5. The method for assessing a crop germplasm resource based on priori knowledge according to claim 4, wherein the variation score of the phenotypic character is calculated by the following formula:
S = 10 * β k = 1 m β’ a k * w k ;
wherein S represents a variation score of a single phenotypic character: m represents a number of genetic loci in the variation locus set of the phenotypic character; k represents a mark number of a genetic locus in the variation locus set of the phenotypic character; ak represents a score of a kth genetic locus; and wk represents a weight of the kth genetic locus.
6. The method for assessing a crop germplasm resource based on priori knowledge according to claim 4, wherein the scoring the genetic loci according to the variation effect types of the genetic loci, respectively, to obtain scores of the genetic loci specifically comprises:
for any genetic locus, if the variation effect type of the genetic locus is the favorable allelic variation, scoring the genetic locus as 1; otherwise, scoring the genetic locus as 0.

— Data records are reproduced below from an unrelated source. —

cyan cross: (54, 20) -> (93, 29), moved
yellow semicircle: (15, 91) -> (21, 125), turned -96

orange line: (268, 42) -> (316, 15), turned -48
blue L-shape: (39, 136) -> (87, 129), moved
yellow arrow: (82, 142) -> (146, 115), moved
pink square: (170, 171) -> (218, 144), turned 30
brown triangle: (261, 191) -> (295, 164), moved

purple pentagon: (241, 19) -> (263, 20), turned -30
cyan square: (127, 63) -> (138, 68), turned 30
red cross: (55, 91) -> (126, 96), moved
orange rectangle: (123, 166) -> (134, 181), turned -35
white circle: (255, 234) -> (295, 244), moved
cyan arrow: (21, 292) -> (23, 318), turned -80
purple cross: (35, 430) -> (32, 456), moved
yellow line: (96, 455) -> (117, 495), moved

7. The method for assessing a crop germplasm resource based on priori knowledge according to claim 1, wherein the phenotypic characters comprise a plant type, a yield, quality, resistance to insects and diseases, and stress tolerance.
8. The method for assessing a crop germplasm resource based on priori knowledge according to claim 1, further comprising:
plotting and visually presenting an assessment result graph of the crop germplasm resource based on the variation scores of the phenotypic characters of the germplasm resource to be measured.

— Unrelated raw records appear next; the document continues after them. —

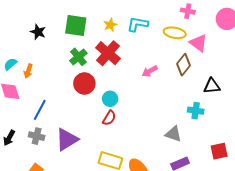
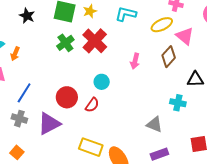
yellow star: (110, 25) -> (90, 11), moved
yellow ellipse: (175, 33) -> (162, 25), turned -40
pink arrow: (150, 71) -> (135, 61), turned -49
red circle: (84, 84) -> (67, 97), moved
cyan circle: (110, 99) -> (102, 82), moved

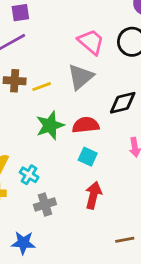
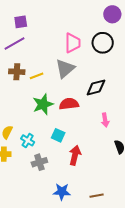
pink trapezoid: (91, 42) -> (73, 43), turned 50
cyan square: (88, 157) -> (58, 135), moved
brown line: (125, 240) -> (97, 196), moved
blue star: (23, 243) -> (62, 192), moved

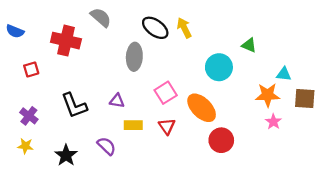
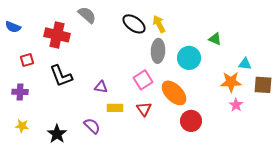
gray ellipse: (134, 57) -> (158, 51), moved
black L-shape: (74, 105) -> (61, 76), moved
purple cross: (29, 116) -> (20, 92), moved, turned -35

9. The method for assessing a crop germplasm resource based on priori knowledge according to claim 1, wherein the determining a comprehensive variation score of the germplasm resource to be measured based on the variation scores of the phenotypic characters of the germplasm resource to be measured specifically comprises: averaging the variation scores of the phenotypic characters of the germplasm resource to be measured to determine the comprehensive variation score of the germplasm resource to be measured.

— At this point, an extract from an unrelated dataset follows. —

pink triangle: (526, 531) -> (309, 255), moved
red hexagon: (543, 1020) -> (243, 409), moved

10. A system for assessing a crop germplasm resource based on priori knowledge, comprising:
a genomic data obtaining module configured to collect genomic data of a germplasm resource to be measured, wherein the genomic data of the germplasm resource to be measured comprises gene data of genetic loci;
a genomic data variation detection module configured to perform variation detection on the genomic data of the germplasm resource to be measured to obtain whole-genome genetic variation information of the germplasm resource to be measured;
a phenotypic character scoring module configured to determine variation scores of phenotypic characters according to the whole-genome genetic variation information and a priori knowledge base of crop character variations, wherein the priori knowledge base of crop character variations comprises weights of genetic loci decisive for variations of different phenotypic characters in genomic data of a same type of germplasm resources; and
a comprehensive variation scoring module configured to determine a comprehensive variation score of the germplasm resource to be measured based on the variation scores of the phenotypic characters.